As you saw in your readings for class today, a wide range of nineteenth-century writers experimented with just how close fiction could come to depicting real life. Nowhere is this more true than in the form of the novel, which gained increasing popularity and prestige in this period. But realism as a mode of fiction was not without its challengers. Some critics objected that literature always introduced distortions when depicting life; others worried that social realists, who claimed to document existing realities, ended up shaping those conditions with their prose. (Along these lines, you may recall our discussion of Abolitionist literature when we discussed Harriet Jacobs’s non-fictional account; here, of course, writers and supporters hoped literature could effect social change and even large-scale political reform.)

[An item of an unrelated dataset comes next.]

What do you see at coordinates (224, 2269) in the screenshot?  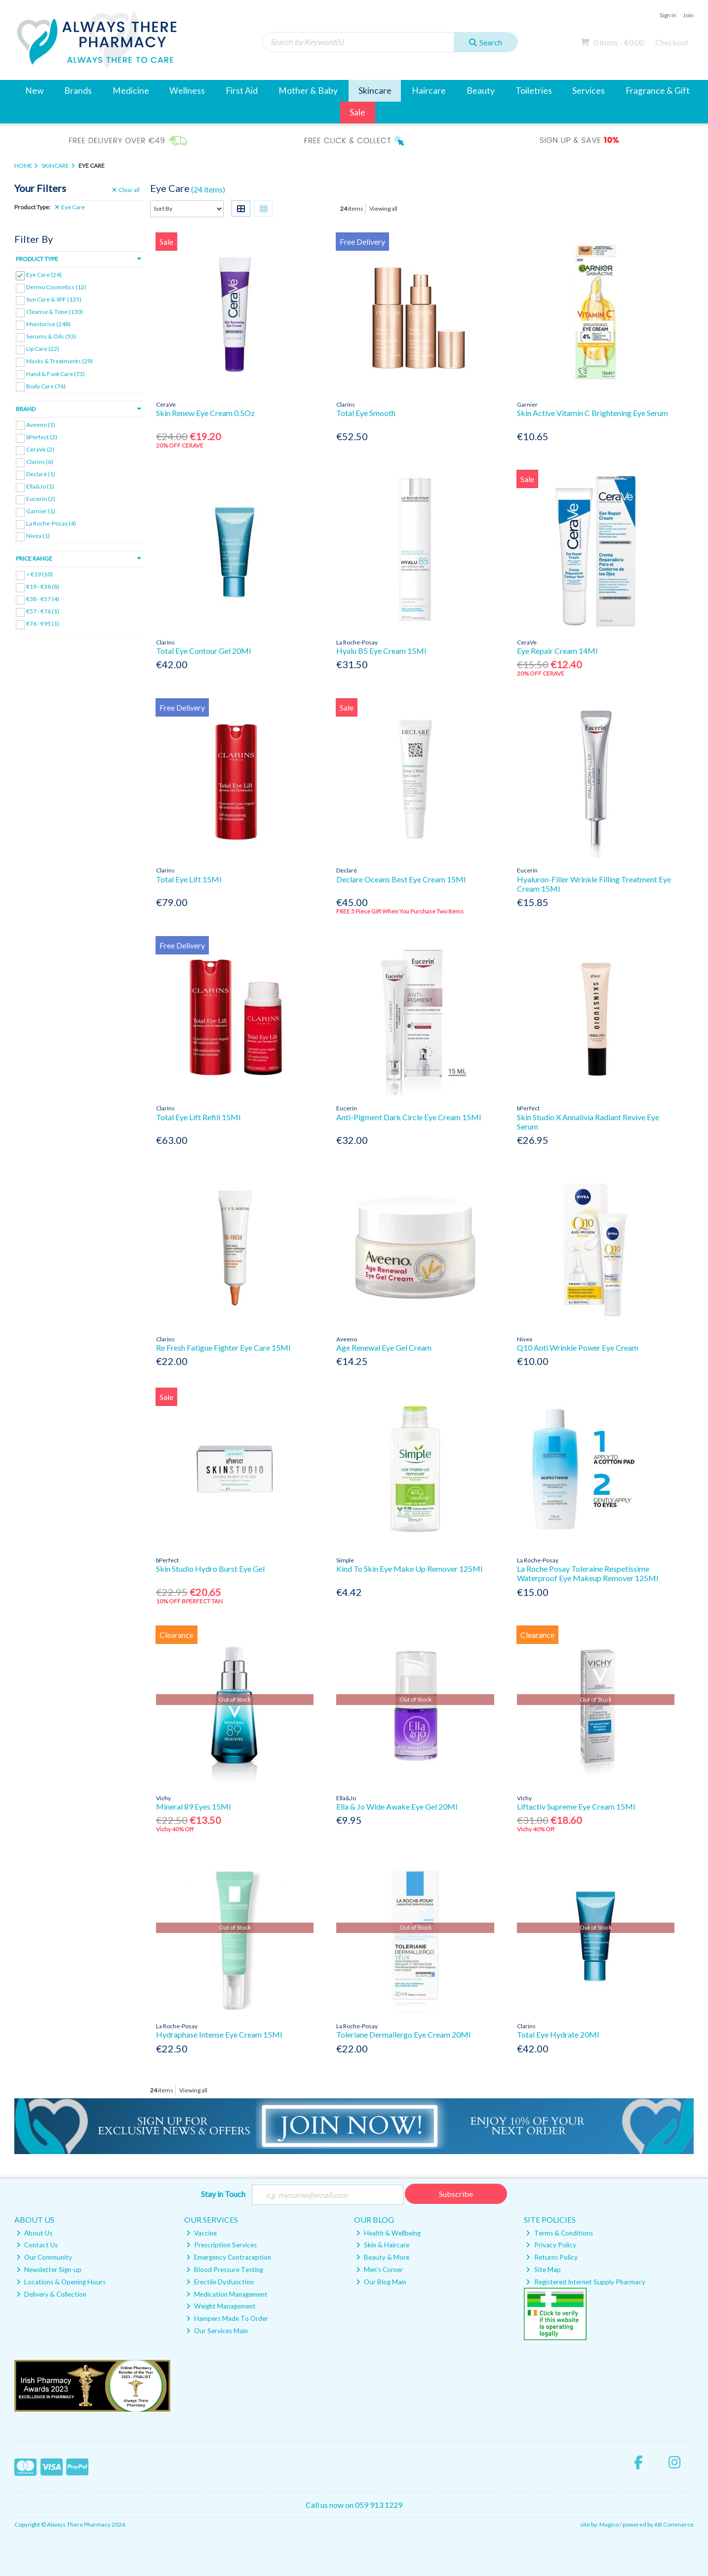 I see `Blood Pressure Testing` at bounding box center [224, 2269].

Victorian Realism readings

For this assignment, read the pages at the link above: first, a scholarly overview of the debate surrounding realism in Britain, and second, one chapter from the novel Adam Bede, by the British novelist George Eliot, in which she directly discusses her theory of realism and its effects. The chapter stands out from its context, but you should feel free to consult a synopsis if you’re interested.

In a post of your own (of roughly 500 words), due Thursday, make an argument that brings the two readings into conversation with each other. You may focus on any issue you like, but you may consider one of the following questions: what are realism’s limits (either aesthetically or socially)? what do you make of Eliot’s mixture of fiction and literary criticism in this chapter? why do you think Eliot compares her literary method to painting (in particular Dutch scenes like the one below)? how does realism intersect with the depiction of religion or religious subjects? how does realism intersect with the representation of social class?

Again, you can pursue any subtopic you find interesting as you read, but try to stay focused and make a case for a connection you see between the two readings. When discussing the readings, be sure to quote evidence from them and cite accurately. Be sure, also, to give your post an engaging title and to proofread the post carefully.